Performance Highlights on AMD Alveo U55C FPGA

Evaluations on LLM decoding tasks demonstrate that this streaming dataflow compiler achieves up to 36% reduction in latency compared to GPU baselines (0.64× latency) and nearly double the energy efficiency (1.99×) relative to NVIDIA A100 GPUs, depending on the model. The Alveo U55C platform, equipped with 16 GB of HBM2 memory delivering 460 GB/s bandwidth, dual QSFP28 network interfaces, and PCIe Gen3×16 or dual Gen4×8 connectivity, provides an ideal environment for this streaming architecture.

Implications and Future Directions

This work exemplifies how compiler-driven streaming dataflows can unlock significant efficiency gains for LLM inference on FPGA platforms. By tightly integrating model compilation with hardware-aware optimizations-such as iterative tensor typing and formal FIFO sizing-the approach minimizes off-chip memory bottlenecks and maximizes throughput.

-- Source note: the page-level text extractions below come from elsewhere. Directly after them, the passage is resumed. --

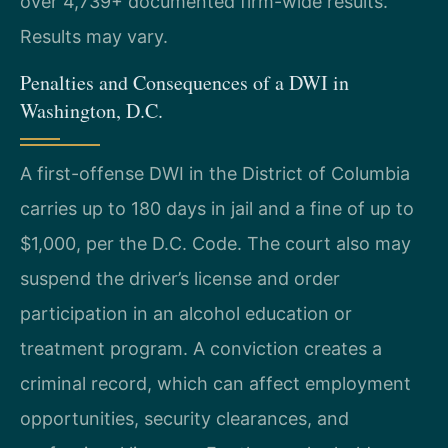
over 4,739+ documented firm-wide results.
Results may vary.
Penalties and Consequences of a DWI in
Washington, D.C.
A first-offense DWI in the District of Columbia
carries up to 180 days in jail and a fine of up to
$1,000, per the D.C. Code. The court also may
suspend the driver’s license and order
participation in an alcohol education or
treatment program. A conviction creates a
criminal record, which can affect employment
opportunities, security clearances, and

While current results focus on decoding workloads across popular LLMs, extending this methodology to training or other model architectures could further enhance the applicability of streaming dataflow accelerators. Additionally, as FPGA technology evolves with higher bandwidth memory and more sophisticated interconnects, such compiler frameworks will be pivotal in harnessing their full potential.